On Sunday, Lenny and I went scouting our Kitsuma Peak hike located outside Old Fort. Yes, we had had freezing rain on Friday but it had warmed up nicely–but apparently not enough in Old Fort. Even though our starting altitude was 1,600 feet, the parking area and trail were still icy.
We plodded up the trail for about a half-mile but kept slipping back. Of course, our creepers, Yak-tracks, were still home instead of in our packs, where they should be. We turned around and called it a day.
Tuesday, I was scheduled to scout a hike in Cataloochee with Keith, the intern at Friends of the Smokies, for our classic hikes of the Smokies series.
On Monday evening, he called to say that he had heard that Cataloochee was closed because the road up to the park entrance had suffered a slide. We cancelled the hike. See the picture above taken by Keith Hoffman.

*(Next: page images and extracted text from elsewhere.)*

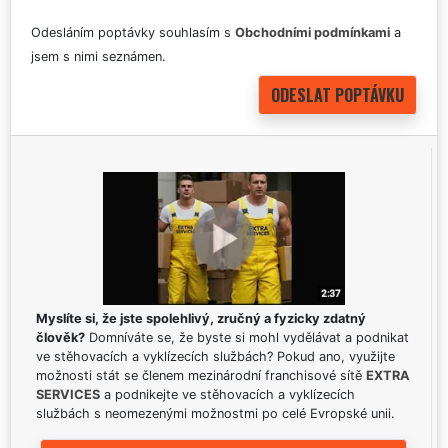
Odesláním poptávky souhlasím s
Obchodními podmínkami
a
jsem s nimi seznámen.
Myslíte si, že jste spolehlivý, zručný a fyzicky zdatný
člověk?
Domníváte se, že byste si mohl vydělávat a podnikat
ve stěhovacích a vyklízecích službách? Pokud ano, využijte
možnosti stát se členem mezinárodní franchisové sítě
EXTRA
SERVICES
a podnikejte ve stěhovacích a vyklízecích
službách s neomezenými možnostmi po celé Evropské unii.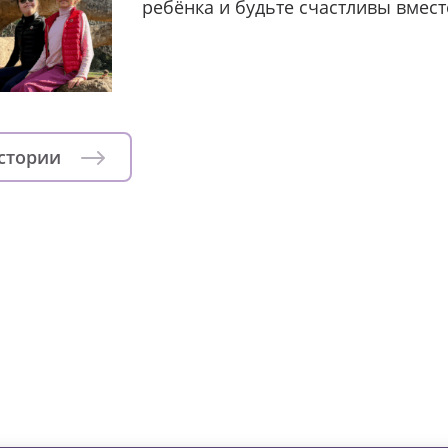
ребёнка и будьте счастливы вмест
истории
зни детей из детских домов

But with the promise of a high of 65 degrees, I was going hiking. With Sawako, an enthusiastic Carolina Mountain Club member, we scouted Kitsuma Peak. The snow had disappeared and the sun was shining.
The hike back on Point Lookout Trail is the most interesting, even if you are walking on a (closed) road. The bends and curves of the Swannanoa tracks through many tunnels are visible. At one point, you can walk up to the tracks. See the picture above.
And I always learn something new.
Sawako took me on a side trail and showed me a lonely grave of a Confederate soldier. The gravestone looked amaterish.
The circle insignia was not a great circle but I never knew that grave was there.
Now, all I have to do is figure out a hike to lead for our March kick-off hike.